TASK REQUIREMENTS:
Your answer must be an exact copy of the entries below, with no pictures in it.

START RECORDS FOR THE TASK

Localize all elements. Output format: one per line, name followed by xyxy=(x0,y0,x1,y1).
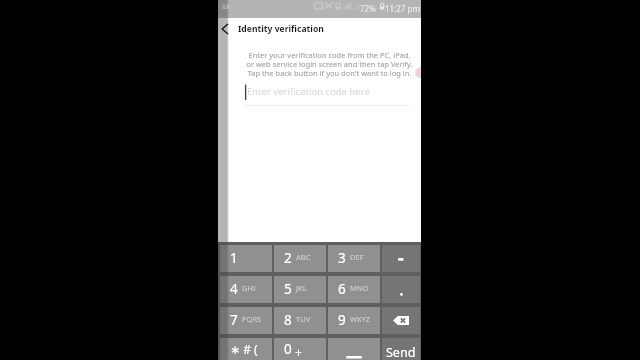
staticText: PQRS xyxy=(242,314,262,324)
staticText: 8 xyxy=(284,311,292,329)
staticText: 72% xyxy=(360,3,376,14)
staticText: + xyxy=(295,344,302,360)
staticText: JKL xyxy=(296,283,307,293)
staticText: Enter your verification code from the PC… xyxy=(238,50,421,78)
staticText: Enter verification code here xyxy=(247,85,370,98)
staticText: ABC xyxy=(296,252,311,262)
staticText: 1 xyxy=(230,249,238,267)
staticText: DEF xyxy=(350,252,364,262)
button[interactable]: 3 xyxy=(328,245,380,272)
staticText: 7 xyxy=(230,311,238,329)
button[interactable]: 0 xyxy=(274,338,326,360)
button[interactable]: 4 xyxy=(220,276,272,303)
staticText: 6 xyxy=(338,280,346,298)
button[interactable]: 6 xyxy=(328,276,380,303)
staticText: ∗ # ( xyxy=(230,341,258,357)
button[interactable]: 9 xyxy=(328,307,380,334)
button[interactable]: 7 xyxy=(220,307,272,334)
staticText: 3 xyxy=(338,249,346,267)
button[interactable]: Delete xyxy=(382,307,420,334)
staticText: Send xyxy=(386,344,416,360)
staticText: WXYZ xyxy=(350,314,371,324)
staticText: 5 xyxy=(284,280,292,298)
staticText: Identity verification xyxy=(238,23,324,35)
staticText: MNO xyxy=(350,283,369,293)
button[interactable] xyxy=(382,245,420,272)
button[interactable] xyxy=(382,276,420,303)
staticText: 0 xyxy=(284,340,292,358)
staticText: 2 xyxy=(284,249,292,267)
button[interactable]: 1 xyxy=(220,245,272,272)
staticText: 4 xyxy=(230,280,238,298)
button[interactable]: Enter verification code here xyxy=(245,87,410,107)
button[interactable]: ∗ # ( xyxy=(220,338,272,360)
staticText: 11:27 pm xyxy=(385,3,420,14)
button[interactable]: 5 xyxy=(274,276,326,303)
staticText: GHI xyxy=(242,283,256,293)
button[interactable]: Send xyxy=(382,338,420,360)
staticText: TUV xyxy=(296,314,311,324)
button[interactable]: Back xyxy=(219,20,233,38)
button[interactable]: 8 xyxy=(274,307,326,334)
staticText: 9 xyxy=(338,311,346,329)
button[interactable]: 2 xyxy=(274,245,326,272)
button[interactable]: Space xyxy=(328,338,380,360)
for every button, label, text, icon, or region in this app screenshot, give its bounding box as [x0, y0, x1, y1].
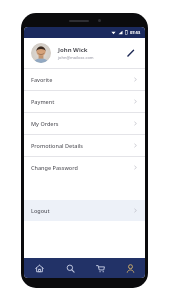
button[interactable]: My Orders — [24, 113, 145, 134]
button[interactable]: Logout — [24, 200, 145, 221]
button[interactable]: Edit profile — [124, 46, 138, 60]
staticText: john@mailxxx.com — [58, 55, 94, 60]
staticText: Favorite — [31, 76, 133, 83]
button[interactable]: Profile photo — [31, 43, 51, 63]
button[interactable]: Payment — [24, 91, 145, 112]
button[interactable]: Cart — [85, 258, 115, 278]
staticText: John Wick — [58, 46, 88, 54]
staticText: Logout — [31, 207, 133, 214]
staticText: 07:53 — [130, 30, 141, 35]
button[interactable]: Favorite — [24, 69, 145, 90]
staticText: Change Password — [31, 164, 133, 171]
button[interactable]: Change Password — [24, 157, 145, 178]
button[interactable]: Home — [24, 258, 55, 278]
button[interactable]: Profile — [115, 258, 145, 278]
staticText: Payment — [31, 98, 133, 105]
button[interactable]: Search — [55, 258, 85, 278]
staticText: My Orders — [31, 120, 133, 127]
staticText: Promotional Details — [31, 142, 133, 149]
button[interactable]: Promotional Details — [24, 135, 145, 156]
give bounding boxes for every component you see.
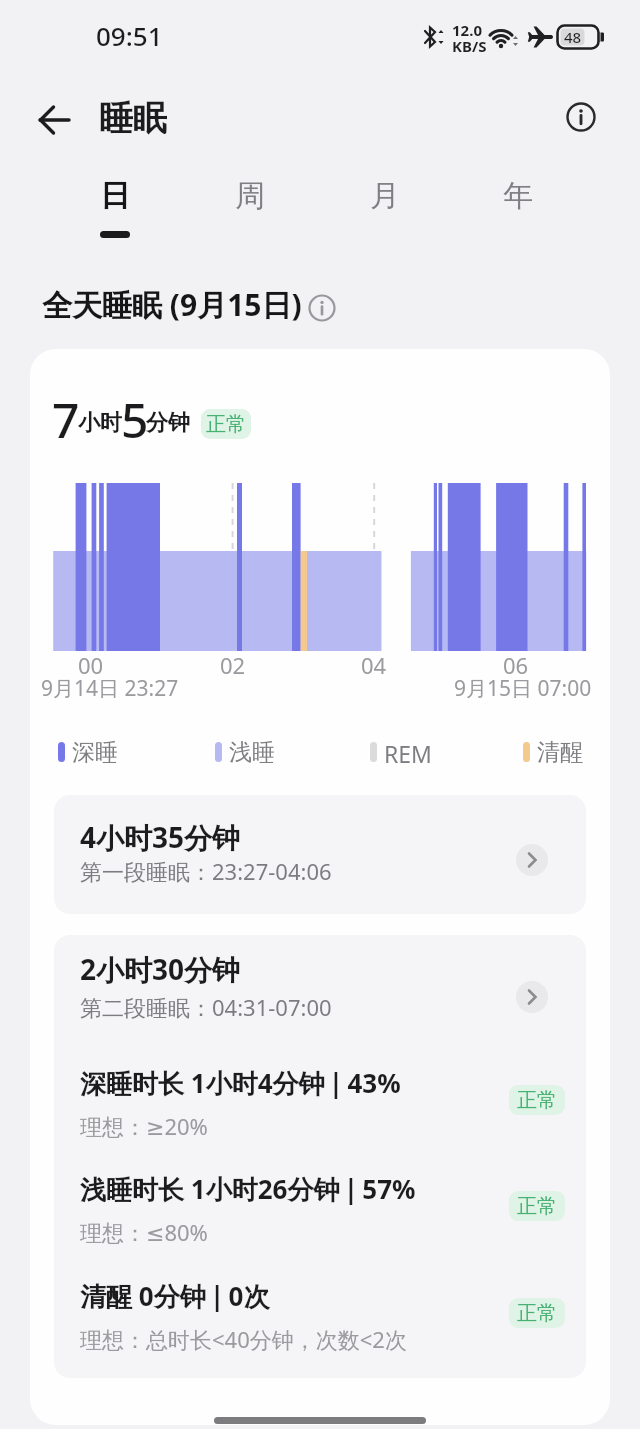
staticText: 浅睡 bbox=[229, 738, 275, 767]
staticText: 睡眠 bbox=[99, 97, 167, 140]
staticText: 06 bbox=[503, 650, 529, 680]
button[interactable] bbox=[38, 103, 72, 137]
button[interactable]: 月 bbox=[352, 170, 418, 242]
staticText: 深睡时长 1小时4分钟 | 43% bbox=[80, 1065, 401, 1101]
staticText: 正常 bbox=[517, 1088, 557, 1113]
staticText: 理想：≥20% bbox=[80, 1111, 208, 1141]
staticText: 全天睡眠 (9月15日) bbox=[42, 284, 302, 325]
staticText: 正常 bbox=[517, 1194, 557, 1219]
staticText: 9月14日 23:27 bbox=[41, 674, 179, 703]
staticText: 5 bbox=[121, 387, 149, 452]
staticText: 00 bbox=[78, 650, 104, 680]
staticText: 9月15日 07:00 bbox=[454, 674, 592, 703]
staticText: 第一段睡眠：23:27-04:06 bbox=[80, 856, 332, 886]
staticText: 12.0 bbox=[452, 20, 482, 40]
button[interactable] bbox=[306, 292, 338, 324]
staticText: 深睡 bbox=[72, 738, 118, 767]
staticText: 正常 bbox=[206, 412, 246, 437]
staticText: 7 bbox=[52, 387, 80, 452]
staticText: 清醒 0分钟 | 0次 bbox=[80, 1278, 270, 1314]
staticText: REM bbox=[384, 738, 432, 769]
button[interactable] bbox=[54, 795, 586, 914]
button[interactable] bbox=[54, 935, 586, 1378]
button[interactable]: 日 bbox=[82, 170, 148, 242]
staticText: 04 bbox=[361, 650, 387, 680]
button[interactable] bbox=[565, 101, 597, 133]
button[interactable]: 周 bbox=[217, 170, 283, 242]
staticText: 分钟 bbox=[146, 409, 190, 437]
button[interactable]: 年 bbox=[485, 170, 551, 242]
staticText: 09:51 bbox=[96, 18, 163, 53]
staticText: 小时 bbox=[78, 409, 122, 437]
staticText: 日 bbox=[100, 177, 130, 215]
staticText: 理想：≤80% bbox=[80, 1217, 208, 1247]
staticText: 周 bbox=[235, 177, 265, 215]
staticText: 4小时35分钟 bbox=[80, 818, 241, 856]
staticText: 浅睡时长 1小时26分钟 | 57% bbox=[80, 1171, 416, 1207]
staticText: 清醒 bbox=[537, 738, 583, 767]
staticText: 48 bbox=[564, 27, 582, 47]
staticText: 理想：总时长<40分钟，次数<2次 bbox=[80, 1324, 407, 1354]
staticText: 2小时30分钟 bbox=[80, 950, 241, 988]
staticText: 月 bbox=[370, 177, 400, 215]
staticText: 02 bbox=[220, 650, 246, 680]
staticText: KB/S bbox=[452, 36, 487, 56]
staticText: 正常 bbox=[517, 1301, 557, 1326]
staticText: 第二段睡眠：04:31-07:00 bbox=[80, 992, 332, 1022]
staticText: 年 bbox=[503, 177, 533, 215]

END RECORDS FOR THE TASK

FINAL ANSWER:
Localize all elements. Output format: one per line, name followed by xyxy=(x0,y0,x1,y1).
staticText: PQRS xyxy=(242,314,262,324)
staticText: 8 xyxy=(284,311,292,329)
staticText: 72% xyxy=(360,3,376,14)
staticText: + xyxy=(295,344,302,360)
staticText: JKL xyxy=(296,283,307,293)
staticText: Enter your verification code from the PC… xyxy=(238,50,421,78)
staticText: Enter verification code here xyxy=(247,85,370,98)
staticText: ABC xyxy=(296,252,311,262)
staticText: 1 xyxy=(230,249,238,267)
staticText: DEF xyxy=(350,252,364,262)
button[interactable]: 3 xyxy=(328,245,380,272)
staticText: 7 xyxy=(230,311,238,329)
button[interactable]: 0 xyxy=(274,338,326,360)
button[interactable]: 4 xyxy=(220,276,272,303)
staticText: 6 xyxy=(338,280,346,298)
button[interactable]: 6 xyxy=(328,276,380,303)
staticText: ∗ # ( xyxy=(230,341,258,357)
button[interactable]: 9 xyxy=(328,307,380,334)
button[interactable]: 7 xyxy=(220,307,272,334)
staticText: 3 xyxy=(338,249,346,267)
button[interactable]: Delete xyxy=(382,307,420,334)
staticText: Send xyxy=(386,344,416,360)
staticText: WXYZ xyxy=(350,314,371,324)
staticText: 5 xyxy=(284,280,292,298)
staticText: Identity verification xyxy=(238,23,324,35)
staticText: MNO xyxy=(350,283,369,293)
button[interactable] xyxy=(382,245,420,272)
button[interactable] xyxy=(382,276,420,303)
staticText: 0 xyxy=(284,340,292,358)
staticText: 2 xyxy=(284,249,292,267)
button[interactable]: 1 xyxy=(220,245,272,272)
staticText: 4 xyxy=(230,280,238,298)
button[interactable]: Enter verification code here xyxy=(245,87,410,107)
button[interactable]: ∗ # ( xyxy=(220,338,272,360)
staticText: 11:27 pm xyxy=(385,3,420,14)
button[interactable]: 5 xyxy=(274,276,326,303)
staticText: GHI xyxy=(242,283,256,293)
button[interactable]: Send xyxy=(382,338,420,360)
staticText: TUV xyxy=(296,314,311,324)
button[interactable]: Back xyxy=(219,20,233,38)
button[interactable]: 8 xyxy=(274,307,326,334)
staticText: 9 xyxy=(338,311,346,329)
button[interactable]: 2 xyxy=(274,245,326,272)
button[interactable]: Space xyxy=(328,338,380,360)
for every button, label, text, icon, or region in this app screenshot, give its bounding box as [x0, y0, x1, y1].
button[interactable]: My Orders — [24, 113, 145, 134]
button[interactable]: Logout — [24, 200, 145, 221]
button[interactable]: Edit profile — [124, 46, 138, 60]
staticText: john@mailxxx.com — [58, 55, 94, 60]
staticText: Favorite — [31, 76, 133, 83]
button[interactable]: Profile photo — [31, 43, 51, 63]
button[interactable]: Payment — [24, 91, 145, 112]
button[interactable]: Cart — [85, 258, 115, 278]
staticText: John Wick — [58, 46, 88, 54]
staticText: Logout — [31, 207, 133, 214]
staticText: 07:53 — [130, 30, 141, 35]
button[interactable]: Favorite — [24, 69, 145, 90]
staticText: Change Password — [31, 164, 133, 171]
button[interactable]: Change Password — [24, 157, 145, 178]
button[interactable]: Home — [24, 258, 55, 278]
button[interactable]: Profile — [115, 258, 145, 278]
staticText: Payment — [31, 98, 133, 105]
button[interactable]: Search — [55, 258, 85, 278]
staticText: My Orders — [31, 120, 133, 127]
staticText: Promotional Details — [31, 142, 133, 149]
button[interactable]: Promotional Details — [24, 135, 145, 156]
give bounding boxes for every component you see.
staticText: 浅睡 bbox=[229, 738, 275, 767]
staticText: 睡眠 bbox=[99, 97, 167, 140]
staticText: 06 bbox=[503, 650, 529, 680]
button[interactable] bbox=[38, 103, 72, 137]
button[interactable]: 月 bbox=[352, 170, 418, 242]
staticText: 深睡时长 1小时4分钟 | 43% bbox=[80, 1065, 401, 1101]
staticText: 正常 bbox=[517, 1088, 557, 1113]
staticText: 理想：≥20% bbox=[80, 1111, 208, 1141]
staticText: 全天睡眠 (9月15日) bbox=[42, 284, 302, 325]
staticText: 正常 bbox=[517, 1194, 557, 1219]
staticText: 9月14日 23:27 bbox=[41, 674, 179, 703]
staticText: 5 bbox=[121, 387, 149, 452]
staticText: 00 bbox=[78, 650, 104, 680]
staticText: 9月15日 07:00 bbox=[454, 674, 592, 703]
staticText: 第一段睡眠：23:27-04:06 bbox=[80, 856, 332, 886]
staticText: 12.0 bbox=[452, 20, 482, 40]
button[interactable] bbox=[306, 292, 338, 324]
staticText: 深睡 bbox=[72, 738, 118, 767]
staticText: 正常 bbox=[206, 412, 246, 437]
staticText: 7 bbox=[52, 387, 80, 452]
staticText: 清醒 0分钟 | 0次 bbox=[80, 1278, 270, 1314]
staticText: REM bbox=[384, 738, 432, 769]
button[interactable] bbox=[54, 795, 586, 914]
button[interactable] bbox=[54, 935, 586, 1378]
button[interactable]: 日 bbox=[82, 170, 148, 242]
staticText: 04 bbox=[361, 650, 387, 680]
button[interactable] bbox=[565, 101, 597, 133]
button[interactable]: 周 bbox=[217, 170, 283, 242]
staticText: 分钟 bbox=[146, 409, 190, 437]
button[interactable]: 年 bbox=[485, 170, 551, 242]
staticText: 09:51 bbox=[96, 18, 163, 53]
staticText: 小时 bbox=[78, 409, 122, 437]
staticText: 日 bbox=[100, 177, 130, 215]
staticText: 理想：≤80% bbox=[80, 1217, 208, 1247]
staticText: 周 bbox=[235, 177, 265, 215]
staticText: 4小时35分钟 bbox=[80, 818, 241, 856]
staticText: 浅睡时长 1小时26分钟 | 57% bbox=[80, 1171, 416, 1207]
staticText: 清醒 bbox=[537, 738, 583, 767]
staticText: 48 bbox=[564, 27, 582, 47]
staticText: 理想：总时长<40分钟，次数<2次 bbox=[80, 1324, 407, 1354]
staticText: 2小时30分钟 bbox=[80, 950, 241, 988]
staticText: 月 bbox=[370, 177, 400, 215]
staticText: 02 bbox=[220, 650, 246, 680]
staticText: KB/S bbox=[452, 36, 487, 56]
staticText: 正常 bbox=[517, 1301, 557, 1326]
staticText: 第二段睡眠：04:31-07:00 bbox=[80, 992, 332, 1022]
staticText: 年 bbox=[503, 177, 533, 215]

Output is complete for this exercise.